Com uma trajectória invulgar, Farioli começou como analista de vídeo e treinador de guarda-redes antes de afirmar-se, ainda jovem, mas sempre pressionado pelo tempo na vontade de construir o seu percurso. O italiano de 36 anos, de quem se aguardam feitos vitoriosos no reino do Dragão, já mostra sinais promissores na liderança e na proposta de jogo, trazendo na bagagem experiências adquiridas na Turquia, em França e nos Países Baixos, onde comandou o histórico Ajax. Numa leitura do legado e da personalidade de Francesco Farioli, surgem múltiplos motivos de admiração e surpresa, segundo Massimiliano Magliulo, que o treinou no Margine Coperta, em Pistoia, e no Freccia Azzurra, em Pisa, nos escalões de formação, quando Farioli ainda procurava entender o seu futuro como jogador.
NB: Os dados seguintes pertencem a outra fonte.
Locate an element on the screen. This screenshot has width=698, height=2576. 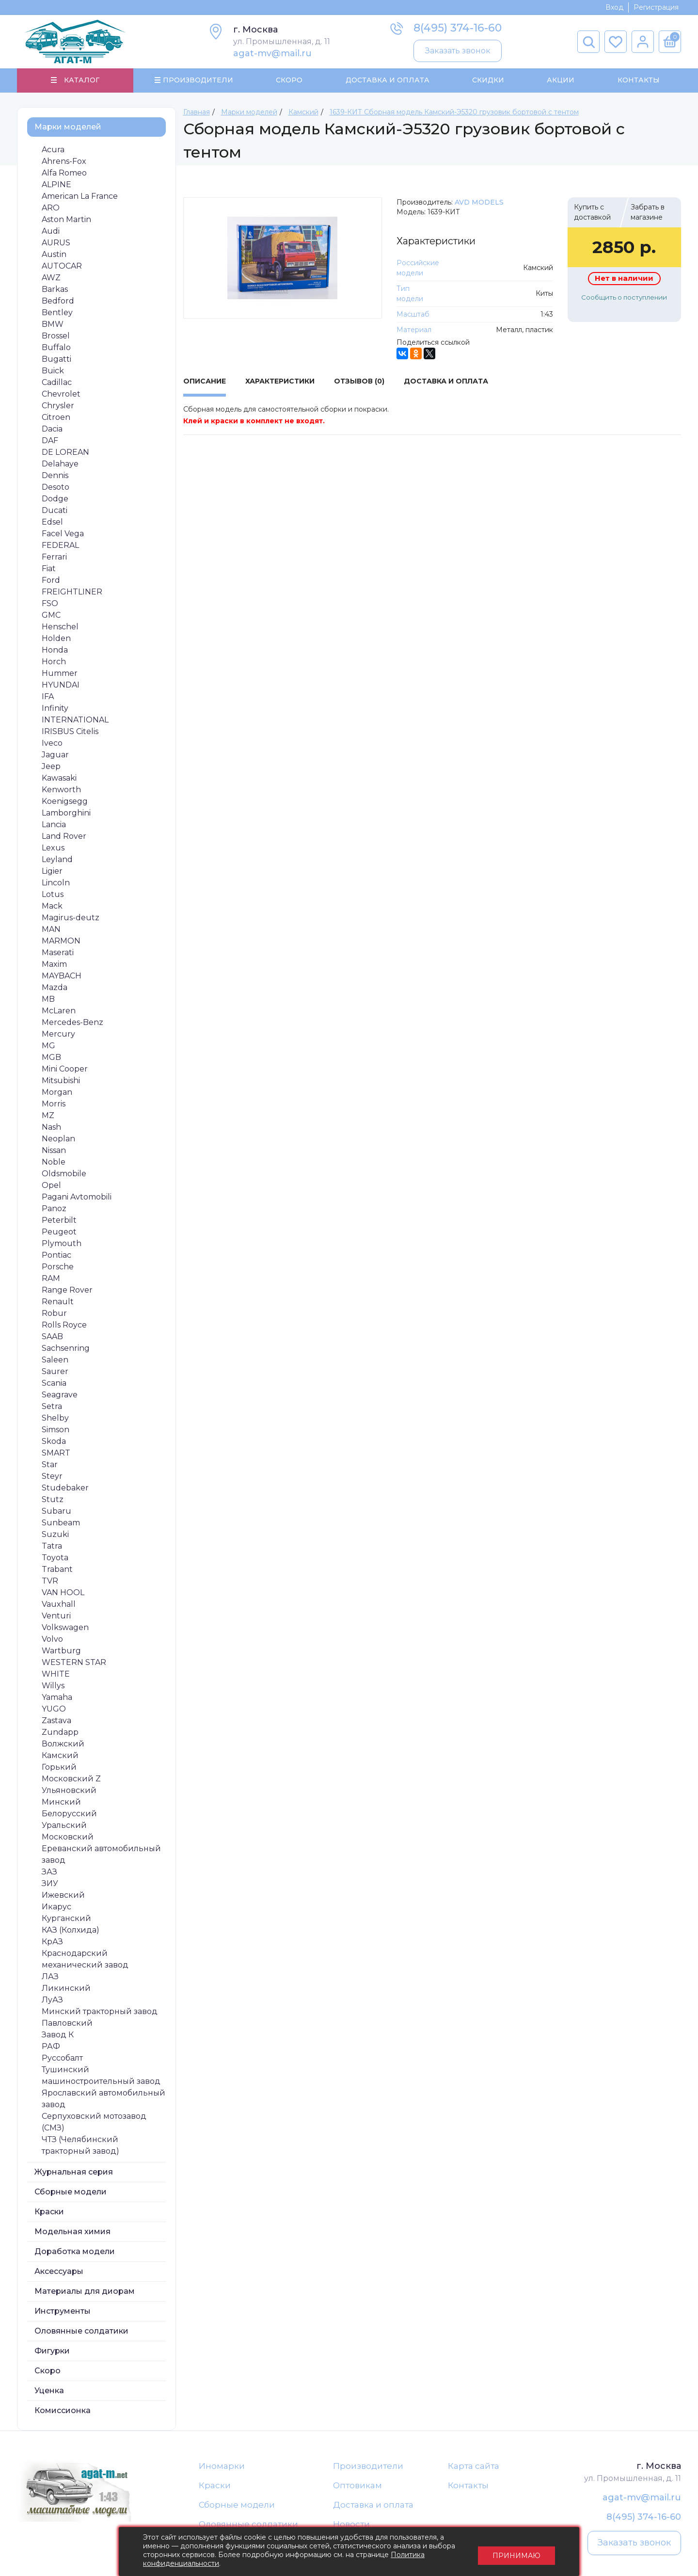
Dacia is located at coordinates (52, 429).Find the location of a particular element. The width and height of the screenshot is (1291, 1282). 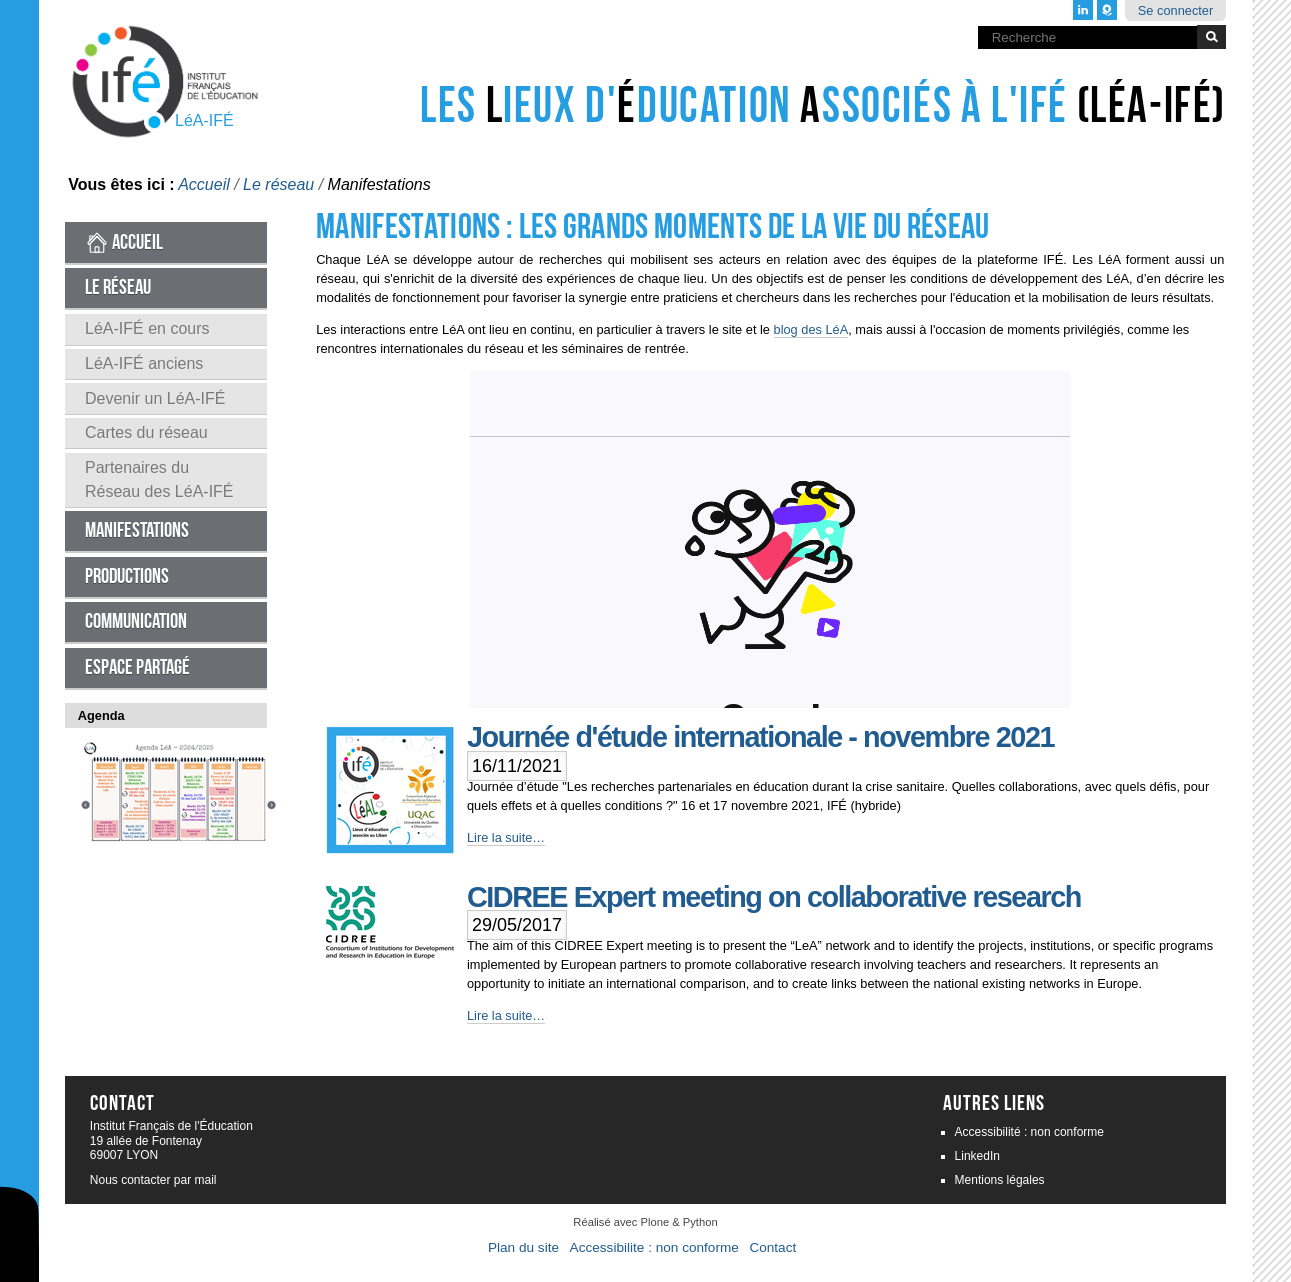

Manifestations is located at coordinates (137, 530).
O encontro entre as sensibilidades e ambições deu-se entre os 15 e os 17 anos daquele que hoje amplia as expectativas no Porto. “Francesco era um líder desde criança, um trabalhador e alguém extremamente inteligente. Era um dos primeiros a incentivar os colegas nos treinos, mesmo passando menos tempo com o todo do grupo, porque passava mais tempo entre os guarda-redes. Tinha um perfil carismático e queria sempre vencer”, descreve Magliulo, de 52 anos, atualmente treinador do Pontedera Primavera. A relação prolongou-se por três anos e Magliulo é apontado como um dos primeiros mentores de Farioli; outro mentor seria, mais tarde, Roberto De Zerbi. “Gostava imenso dele, da sua forma de estar, sempre sorridente e sempre positivo. A nossa relação foi sempre excelente, acompanhei o início da sua trajectória e falávamos frequentemente. Com o tempo fomos falando menos, fruto da agenda e dos seus compromissos, mas, ainda hoje, trocamos ideias ocasionalmente”, revela.
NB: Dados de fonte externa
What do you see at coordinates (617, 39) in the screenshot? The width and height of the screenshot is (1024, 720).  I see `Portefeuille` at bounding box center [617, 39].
Magliulo sublinha a ambição de comando e a capacidade de aprendizagem acelerada. “O seu sonho sempre foi ser treinador. Começou por ser analista de vídeo do De Zerbi, quando o analista ainda não existia. Foi descoberto, por acaso, pelo próprio De Zerbi, que ficou impressionado com as suas considerações tácticas num canal YouTube”, conta, explicando como esse percurso académico e prático lhe valeu uma base sólida. “Escreveu sobre os movimentos do Foggia de De Zerbi, envolvendo cortes e setas. Isso foi parar à mesa de De Zerbi. Passado algum tempo, junta-se a ele, de analista e treinador de guarda-redes. Farioli sempre quis ser treinador. Direi que a sua empatia e carisma o ajudaram bastante, para além de muito estudo e grande força de vontade, que o fez estudar várias línguas”, elogia, lembrando também a excelente relação do filho com Farioli durante o período em que este liderou o Margine Coperta.
A ousadia ofensiva do guarda-redes
Valente, determinado e apreciador da beleza e do risco, Farioli deixou desde cedo perceptíveis as suas ambições. Magliulo narra um episódio que ilustra como as vivências de jogador influenciaram a sua atitude enquanto treinador. “É algo que dá para ver como a sua experiência mais jovem se repercutiu no treinador. Lembro uma meia-final que disputávamos, o jogo estava 1-1 aos 90 minutos, e tivemos um canto a nosso favor. Eu mandei-o para a frente, mesmo sendo pequeno. E não foi preciso que lhe dissesse duas vezes. Foi logo lá à frente para saltar e, certo é, cabeceou à barra. Na recarga, um defesa nosso conseguiu marcar o golo que nos levou à final”, recorda, relacionando esse espírito com um episódio posterior em 2017. “Ele já era treinador de guarda-redes no Benevento e, com o jogo 1-2, aos 90+5, ele manda, por iniciativa própria, o guarda-redes, que era Brignoli, para a área contrária. Ele chega lá, marca e faz o 2-2, de cabeça. Ligou-me nessa noite a dizer que se tinha lembrado da vez que o tinha mandado para a frente”, acrescenta Max Magliulo.
Filosofia e sede de conhecimento
Farioli comunica com clareza, é obsessivo nos detalhes e mostra um pensamento inquieto, traços que muitos associam a uma insaciável sede de saber, conjugada com vivências diversas. Tudo isto alimenta a liderança do “filósofo” Francesco Farioli. O seu interesse académico concretizou-se em 2013: “Os seus pais sempre me disseram que ele era muito estudioso. Sinceramente, não estou a par das razões que o levaram à Filosofia, sempre pensei que fosse pelos seus conceitos de beleza e conhecimento, até porque associou o curso às ideias do futebol na tese que apresentou”, conclui Magliulo.